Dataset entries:
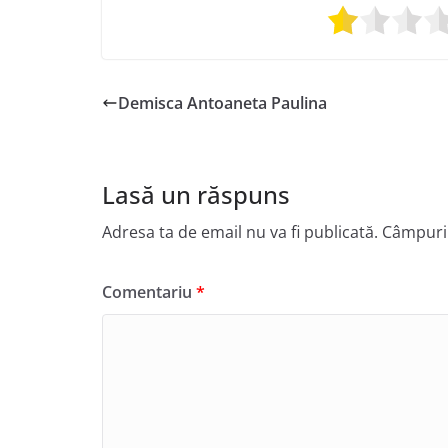
Demisca Antoaneta Paulina
Lasă un răspuns
Adresa ta de email nu va fi publicată.
Câmpuril
Comentariu
*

**WORK TO COMPLETE**
Output every record above word for word, omitting any pictures they contain.

**ANSWER AREA**
Demisca Antoaneta Paulina
Lasă un răspuns
Adresa ta de email nu va fi publicată.
Câmpuril
Comentariu
*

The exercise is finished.